Once we have an accurate model, verifying its safety is not easy. Reasoning about finite-precision computation is inherently more complex [4], and existing verification tools may not be entirely trustworthy [1]. Better decision procedures and abstraction-refinement algorithms are needed.
References
[1] Manino, E., Farias, B., Menezes, R.S., Shmarov, F., Cordeiro, L. C., 2025. Floating-Point Neural Network Verification at the Software Level. https://arxiv.org/abs/2510.23389
[2] Cordeiro, L.C., Daggitt, M.L., Girard-Satabin, J., Isac, O., Johnson, T.T., Katz, G., Komendantskaya, E., Lemesle, A., Manino, E., Šinkarovs, A. and Wu, H., 2024, December. Neural Network Verification is a Programming Language Challenge. In _34th European Symposium on Programming.

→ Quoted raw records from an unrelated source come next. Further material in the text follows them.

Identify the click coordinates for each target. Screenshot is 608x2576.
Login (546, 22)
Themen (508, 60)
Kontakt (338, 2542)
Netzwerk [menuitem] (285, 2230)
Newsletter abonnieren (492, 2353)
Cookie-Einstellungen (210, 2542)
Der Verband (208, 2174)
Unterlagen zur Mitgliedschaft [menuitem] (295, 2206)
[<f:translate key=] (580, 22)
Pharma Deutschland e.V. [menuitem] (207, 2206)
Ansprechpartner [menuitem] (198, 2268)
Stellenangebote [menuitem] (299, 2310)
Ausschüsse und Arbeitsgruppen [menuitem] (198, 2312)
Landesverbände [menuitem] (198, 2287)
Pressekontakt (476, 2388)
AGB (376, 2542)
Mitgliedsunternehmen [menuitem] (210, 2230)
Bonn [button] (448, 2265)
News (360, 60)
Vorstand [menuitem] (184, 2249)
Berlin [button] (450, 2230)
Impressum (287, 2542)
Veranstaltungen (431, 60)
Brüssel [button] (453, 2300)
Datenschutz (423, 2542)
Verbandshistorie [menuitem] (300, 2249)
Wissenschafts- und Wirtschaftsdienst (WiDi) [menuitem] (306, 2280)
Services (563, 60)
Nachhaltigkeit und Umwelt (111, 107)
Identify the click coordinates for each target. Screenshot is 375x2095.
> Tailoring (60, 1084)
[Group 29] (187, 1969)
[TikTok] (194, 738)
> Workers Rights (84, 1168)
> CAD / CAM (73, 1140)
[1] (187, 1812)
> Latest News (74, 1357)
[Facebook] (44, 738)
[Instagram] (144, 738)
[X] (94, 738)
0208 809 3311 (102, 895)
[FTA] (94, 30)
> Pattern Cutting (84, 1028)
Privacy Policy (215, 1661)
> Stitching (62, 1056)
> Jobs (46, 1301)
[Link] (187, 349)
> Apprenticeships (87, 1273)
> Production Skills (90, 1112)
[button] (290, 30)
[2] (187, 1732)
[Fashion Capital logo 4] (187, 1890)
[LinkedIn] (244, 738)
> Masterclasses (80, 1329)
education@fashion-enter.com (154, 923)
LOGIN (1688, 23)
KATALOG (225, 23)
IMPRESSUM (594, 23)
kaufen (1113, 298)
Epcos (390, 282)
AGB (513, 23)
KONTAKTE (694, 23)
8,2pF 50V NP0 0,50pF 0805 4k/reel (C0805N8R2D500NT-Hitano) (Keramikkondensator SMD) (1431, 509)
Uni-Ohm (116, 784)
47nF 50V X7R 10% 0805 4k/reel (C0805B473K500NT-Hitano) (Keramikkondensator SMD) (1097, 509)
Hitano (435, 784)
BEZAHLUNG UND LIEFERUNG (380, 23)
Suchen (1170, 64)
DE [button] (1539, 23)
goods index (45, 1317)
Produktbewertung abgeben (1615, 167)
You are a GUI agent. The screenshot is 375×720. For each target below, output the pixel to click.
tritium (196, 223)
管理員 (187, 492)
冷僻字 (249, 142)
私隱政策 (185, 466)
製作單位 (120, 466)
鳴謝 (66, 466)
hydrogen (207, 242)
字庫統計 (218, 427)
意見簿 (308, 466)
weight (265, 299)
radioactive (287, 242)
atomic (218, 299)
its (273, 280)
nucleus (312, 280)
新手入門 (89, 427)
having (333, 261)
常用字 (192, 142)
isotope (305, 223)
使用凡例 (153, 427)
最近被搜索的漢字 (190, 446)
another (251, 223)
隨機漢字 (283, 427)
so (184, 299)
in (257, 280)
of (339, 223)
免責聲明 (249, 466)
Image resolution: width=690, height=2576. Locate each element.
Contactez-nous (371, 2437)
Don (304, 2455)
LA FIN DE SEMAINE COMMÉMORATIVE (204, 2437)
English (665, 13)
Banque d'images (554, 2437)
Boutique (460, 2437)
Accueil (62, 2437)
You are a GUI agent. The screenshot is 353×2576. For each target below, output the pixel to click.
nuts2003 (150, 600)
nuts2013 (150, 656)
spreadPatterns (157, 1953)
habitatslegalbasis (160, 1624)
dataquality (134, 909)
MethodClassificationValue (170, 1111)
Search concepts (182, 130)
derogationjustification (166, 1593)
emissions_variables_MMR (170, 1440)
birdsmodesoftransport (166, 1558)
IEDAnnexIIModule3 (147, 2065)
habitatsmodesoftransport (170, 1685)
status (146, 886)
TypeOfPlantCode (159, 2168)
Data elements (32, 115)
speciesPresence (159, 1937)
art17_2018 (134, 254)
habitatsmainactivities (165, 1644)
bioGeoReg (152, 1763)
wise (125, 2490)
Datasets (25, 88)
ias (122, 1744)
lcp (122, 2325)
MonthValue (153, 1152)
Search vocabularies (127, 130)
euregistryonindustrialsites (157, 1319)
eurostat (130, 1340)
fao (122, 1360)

[3] Matos, J.B.P., de Lima Filho, E.B., Bessa, I., Manino, E., Song, X. and Cordeiro, L.C., 2023. Counterexample guided neural network quantization refinement. IEEE Transactions on Computer-Aided Design of Integrated Circuits and Systems, 43(4), pp.1121-1134.
[4] Giacobbe, M., Henzinger, T.A. and Lechner, M., 2020. How many bits does it take to quantize your neural network?. In Tools and Algorithms for the Construction and Analysis of Systems: 26th International Conference, TACAS 2020, Held as Part of the European Joint Conferences on Theory and Practice of Software, ETAPS 2020, Dublin, Ireland, April 25–30, 2020, Proceedings, Part II 26 (pp. 79-97). Springer International Publishing.